(Dataset excerpts)
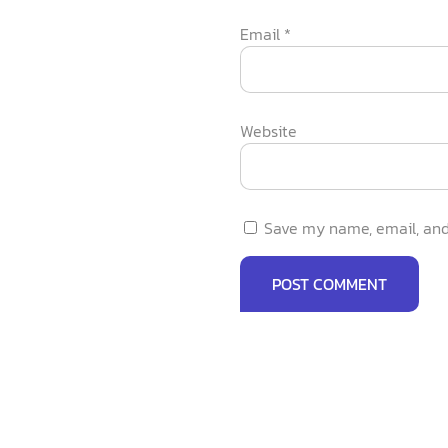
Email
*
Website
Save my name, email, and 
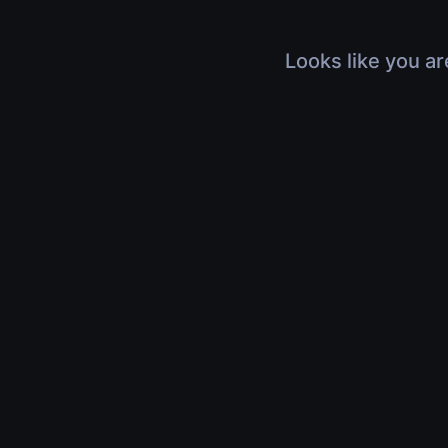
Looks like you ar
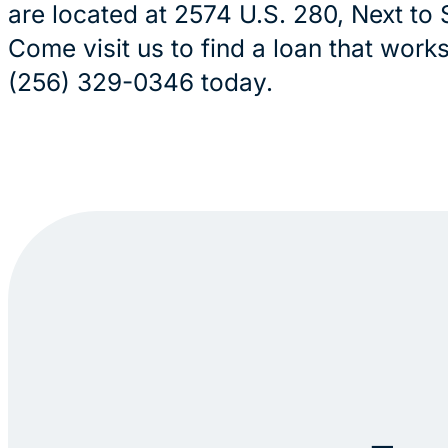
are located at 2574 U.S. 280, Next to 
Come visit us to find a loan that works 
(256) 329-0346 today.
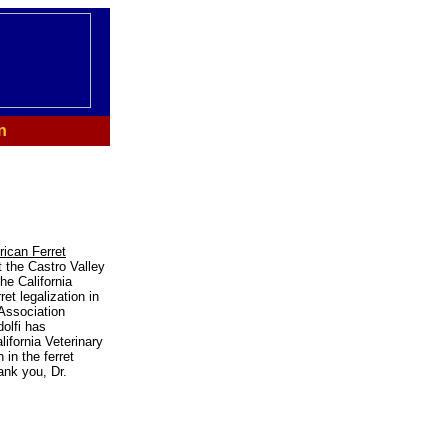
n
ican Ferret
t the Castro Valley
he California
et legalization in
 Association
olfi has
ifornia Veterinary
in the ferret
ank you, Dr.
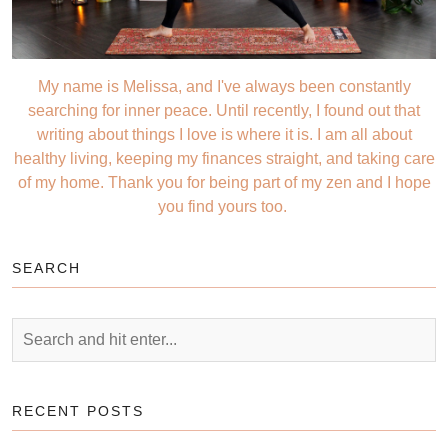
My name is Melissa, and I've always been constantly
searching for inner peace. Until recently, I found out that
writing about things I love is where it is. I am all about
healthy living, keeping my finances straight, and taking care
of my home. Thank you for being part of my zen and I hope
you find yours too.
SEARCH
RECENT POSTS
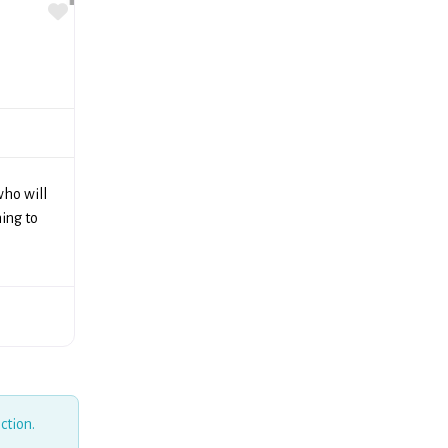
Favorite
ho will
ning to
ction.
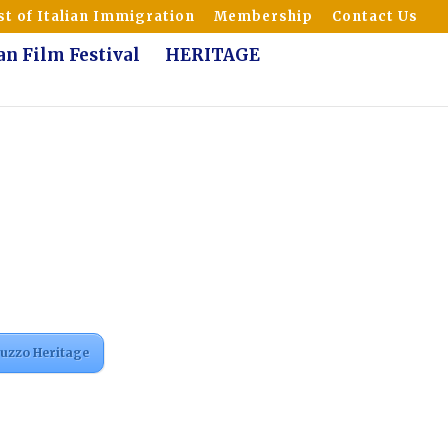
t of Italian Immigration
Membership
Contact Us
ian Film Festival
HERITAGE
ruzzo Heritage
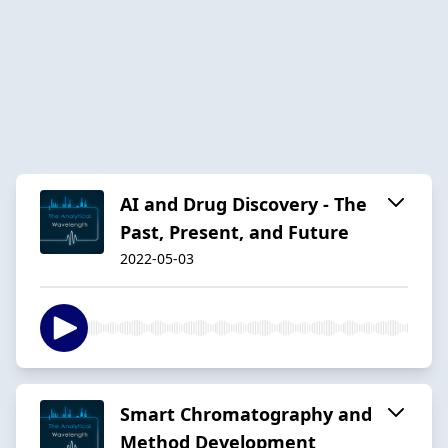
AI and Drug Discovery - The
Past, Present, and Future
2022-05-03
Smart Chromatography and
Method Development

> _Instructions to follow_: Each line in the records above with "name" must be returned.

> _Exercise response_:
Save my name, email, and 
My name is Melissa, and I've always been constantly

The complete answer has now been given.